Although histopathologic findings bear similarities to LE, there are no guidelines to suggest for or against laboratory testing for CTD in patients presenting with perniosis. Some investigators have suggested that any patient with clinical features suggestive of perniosis should undergo laboratory evaluation including a complete blood cell count and assessment for antibodies to Ro, ANA, rheumatoid factor, cryofibrinogens, and antiphospholipid antibodies.9 Serum protein electrophoresis and immunofixation electrophoresis may be done to exclude monoclonal gammopathy.

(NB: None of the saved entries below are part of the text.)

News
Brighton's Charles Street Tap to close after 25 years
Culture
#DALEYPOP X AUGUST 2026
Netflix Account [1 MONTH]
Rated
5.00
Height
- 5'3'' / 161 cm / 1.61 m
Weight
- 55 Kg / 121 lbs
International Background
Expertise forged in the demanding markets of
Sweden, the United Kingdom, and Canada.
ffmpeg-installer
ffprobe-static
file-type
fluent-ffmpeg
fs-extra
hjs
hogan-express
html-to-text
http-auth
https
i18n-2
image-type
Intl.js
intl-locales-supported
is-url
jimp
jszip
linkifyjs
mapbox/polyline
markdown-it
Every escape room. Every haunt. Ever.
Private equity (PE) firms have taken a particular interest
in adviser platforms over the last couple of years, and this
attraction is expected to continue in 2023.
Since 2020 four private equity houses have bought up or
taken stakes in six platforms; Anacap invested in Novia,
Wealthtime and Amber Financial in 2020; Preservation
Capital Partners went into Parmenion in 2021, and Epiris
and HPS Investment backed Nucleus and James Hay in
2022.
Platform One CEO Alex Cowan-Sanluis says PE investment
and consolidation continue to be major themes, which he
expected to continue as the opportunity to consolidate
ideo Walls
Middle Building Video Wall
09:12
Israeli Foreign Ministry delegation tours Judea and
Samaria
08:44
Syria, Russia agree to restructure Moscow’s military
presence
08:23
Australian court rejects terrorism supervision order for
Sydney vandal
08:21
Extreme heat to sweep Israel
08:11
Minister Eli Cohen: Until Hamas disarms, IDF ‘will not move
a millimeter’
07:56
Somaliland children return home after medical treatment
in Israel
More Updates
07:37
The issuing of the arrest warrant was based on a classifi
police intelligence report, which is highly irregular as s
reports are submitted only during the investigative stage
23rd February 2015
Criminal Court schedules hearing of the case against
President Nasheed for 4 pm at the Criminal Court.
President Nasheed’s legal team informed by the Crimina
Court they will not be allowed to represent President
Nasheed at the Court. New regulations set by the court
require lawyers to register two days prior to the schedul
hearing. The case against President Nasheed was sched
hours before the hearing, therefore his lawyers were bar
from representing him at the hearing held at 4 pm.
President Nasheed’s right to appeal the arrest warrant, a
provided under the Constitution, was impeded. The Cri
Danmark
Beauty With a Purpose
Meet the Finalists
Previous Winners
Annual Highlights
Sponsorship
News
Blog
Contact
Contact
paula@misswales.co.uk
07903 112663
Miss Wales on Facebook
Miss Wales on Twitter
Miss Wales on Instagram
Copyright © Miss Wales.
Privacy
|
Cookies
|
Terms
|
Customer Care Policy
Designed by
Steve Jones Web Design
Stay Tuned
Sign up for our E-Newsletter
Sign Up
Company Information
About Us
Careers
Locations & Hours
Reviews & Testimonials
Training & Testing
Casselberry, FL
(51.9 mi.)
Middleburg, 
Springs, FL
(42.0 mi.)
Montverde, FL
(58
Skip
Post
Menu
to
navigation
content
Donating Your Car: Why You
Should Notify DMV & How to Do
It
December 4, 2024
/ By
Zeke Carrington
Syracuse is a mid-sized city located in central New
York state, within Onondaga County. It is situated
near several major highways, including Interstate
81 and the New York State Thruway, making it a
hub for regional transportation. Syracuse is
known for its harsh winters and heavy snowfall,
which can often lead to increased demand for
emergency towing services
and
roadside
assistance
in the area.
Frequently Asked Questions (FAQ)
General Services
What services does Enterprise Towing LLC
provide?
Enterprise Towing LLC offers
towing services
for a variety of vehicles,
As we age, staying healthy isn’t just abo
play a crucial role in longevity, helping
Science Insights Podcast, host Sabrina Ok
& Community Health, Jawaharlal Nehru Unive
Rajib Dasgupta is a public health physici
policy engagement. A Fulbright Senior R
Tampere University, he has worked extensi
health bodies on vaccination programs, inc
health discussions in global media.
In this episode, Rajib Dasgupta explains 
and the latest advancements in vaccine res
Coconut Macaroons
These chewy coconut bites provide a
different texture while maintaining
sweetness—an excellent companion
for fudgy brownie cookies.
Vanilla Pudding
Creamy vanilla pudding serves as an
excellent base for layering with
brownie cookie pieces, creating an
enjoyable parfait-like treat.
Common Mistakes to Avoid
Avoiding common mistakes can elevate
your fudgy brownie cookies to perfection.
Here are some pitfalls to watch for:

For idiopathic cases, treatment is aimed at limiting or removing cold exposure. Patients should be advised regarding the use of long-term ice pack use and the potential development of perniosis. For chronic perniosis lasting beyond several weeks, a combination of a slow taper of oral prednisone, hydroxychloroquine, and quinacrine has been successful in patients with persistent lesions despite making environmental modifications.3 Intralesional triamcinolone acetonide and nifedipine also have been effective in perniotic hand lesions.10
We report a rare case of perniosis on the buttocks that arose in a patient who utilized ice packs for treatment of chronic low back pain. Ice pack–induced perniosis may be an underreported entity. Histopathologic examination is nondescript, as overlapping features of perniosis and LE have been observed with no underlying CTD present. Correlation with patient history and clinical examination is paramount in diagnosis and management.